Le Prince du Néant, R. Scott Bakker

Le Prince du NéantÉcrire de la fantasy n’est pas si aisé. Le lecteur attend de retrouver l’enchantement des grandes œuvres qu’il a lues et en même temps aspire à quelque chose de nouveau. L’auteur doit savoir utiliser les codes du genre, mais éviter les clichés. Intrigue, personnages, ambiances, éventuellement profondeur, sont les constituants d’une saga réussie. Et c’est ce qui fait du Prince du Néant, malgré des prémices prometteurs, une trilogie ratée.

En premier lieu, Bakker a commencé à inventer son monde lorsqu’il était encore très jeune. Et cela se ressent : sa toponymie ressemble à une parodie (involontaire) de Tolkien, avec une multitude de noms aux consonances pseudo-exotiques, qui ne parviennent jamais à être vraiment crédibles. Golgotterath, la forteresse des terribles méchants prétendument disparus mais qui, en fait, ourdissent des complots dans l’ombre, en est l’exemple le plus éclatant. Ne restaient que Ténébror ou Eviloth comme pires choix possibles.

La complexité initiale du récit naît des nombreux protagonistes en présence plus que des rouages de l’histoire elle-même, qui ne consiste en fin de compte qu’à aller d’un point A à un point B : une guerre sainte est en train de se constituer et cela implique que des factions de mages, des états et des ordres religieux, en tant que participants ou adversaires, ou faussement l’un ou l’autre, vont y mettre leur grain de sel. Les intrigues politiques, c’est la base de la fantasy actuelle : ça pouvait marcher.

Mais c’était sans compter le personnage principal, l’un des pires jamais créés sans doute. Comme sorti de l’imagination d’un petit garçon qui se rêve héros intrépide, puis ensuite refaçonné avec les aspirations de l’adulte et de l’étudiant en philosophie que l’auteur est alors devenu : Kellhus, une sorte de gloubiboulga d’Aragorn et de Paul Atréides, de Jésus et d’Aristote, de Chuck et de Norris, mâtiné de Zarathoustra et de Machiavel, grand, beau, fort, dont les femmes tombent inexorablement amoureuses, incroyablement intelligent, qui a tout compris à la vie et a donc toujours raison et que personne ne peut mettre en déroute. Encore plus surhumain que les surhommes. Complétement cheaté. Un Deus in machina en somme, qui tue littéralement tout suspense. Une bonne partie des deux derniers tomes consiste d’ailleurs à décrire les pensées des autres personnages admiratifs de son génie plutôt qu’à faire avancer l’histoire.

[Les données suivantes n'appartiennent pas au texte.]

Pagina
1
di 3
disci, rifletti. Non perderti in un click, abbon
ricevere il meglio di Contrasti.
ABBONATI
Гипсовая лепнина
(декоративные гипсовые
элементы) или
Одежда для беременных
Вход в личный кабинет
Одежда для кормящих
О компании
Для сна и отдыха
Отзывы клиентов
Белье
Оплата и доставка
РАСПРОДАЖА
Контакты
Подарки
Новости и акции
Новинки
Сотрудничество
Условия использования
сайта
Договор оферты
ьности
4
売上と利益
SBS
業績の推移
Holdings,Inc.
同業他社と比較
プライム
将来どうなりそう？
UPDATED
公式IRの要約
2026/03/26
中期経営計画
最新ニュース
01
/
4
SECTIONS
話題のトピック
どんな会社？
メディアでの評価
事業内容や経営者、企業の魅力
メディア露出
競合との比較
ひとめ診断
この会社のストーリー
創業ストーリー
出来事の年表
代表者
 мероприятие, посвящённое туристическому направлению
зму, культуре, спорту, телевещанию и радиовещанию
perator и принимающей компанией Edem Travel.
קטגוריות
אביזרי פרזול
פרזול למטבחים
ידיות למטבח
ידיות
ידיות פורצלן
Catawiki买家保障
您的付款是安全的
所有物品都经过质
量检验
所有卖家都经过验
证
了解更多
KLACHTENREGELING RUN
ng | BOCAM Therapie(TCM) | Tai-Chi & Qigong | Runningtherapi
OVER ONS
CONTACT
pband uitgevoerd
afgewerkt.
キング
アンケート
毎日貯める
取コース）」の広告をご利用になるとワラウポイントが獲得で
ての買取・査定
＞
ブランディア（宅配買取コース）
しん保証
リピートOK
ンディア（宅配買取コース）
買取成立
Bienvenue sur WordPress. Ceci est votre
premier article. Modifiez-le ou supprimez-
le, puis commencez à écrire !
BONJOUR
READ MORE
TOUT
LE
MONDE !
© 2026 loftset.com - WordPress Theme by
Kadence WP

Dommage, car les autres personnages, puissants, mais avec des failles, ne sont pas dépourvus d’intérêt: un barbare ultraviolent, intelligent et torturé, un mage puissant, intelligent et torturé, un héritier d’empire arrogant, intelligent et arrogant, etc. Tous ont du potentiel. Sauf les femmes, évidemment, qui passent beaucoup de temps à pleurer et à se faire violer… les plus grands actes de l’héroïne consistant d’ailleurs en apprendre à lire et à être engrossée par le héros ultime. Au fil du texte, on se prend à rêver que les méchants, prétendument surpuissants, finissent par l’emporter, mais non, car Bakker aime vraiment son héros, sans doute comme une version idéalisée de lui-même, et qui ne sera donc jamais inquiété.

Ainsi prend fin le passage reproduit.